(What you have to do): Nothing in the data should change when you return it, but leave the pictures out.

[Records from a data source]

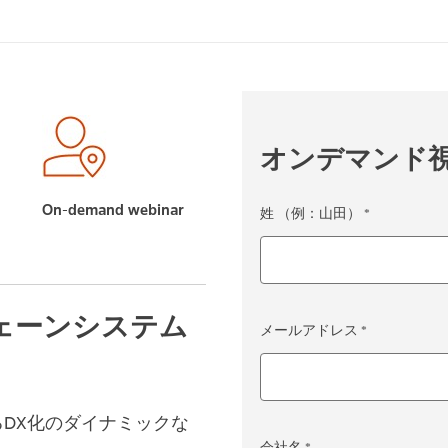
オンデマンド
On-demand webinar
姓 （例：山田） *
ェーンシステム
メールアドレス *
DX化のダイナミックな
会社名 *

(Response below):
オンデマンド
On-demand webinar
姓 （例：山田） *
ェーンシステム
メールアドレス *
DX化のダイナミックな
会社名 *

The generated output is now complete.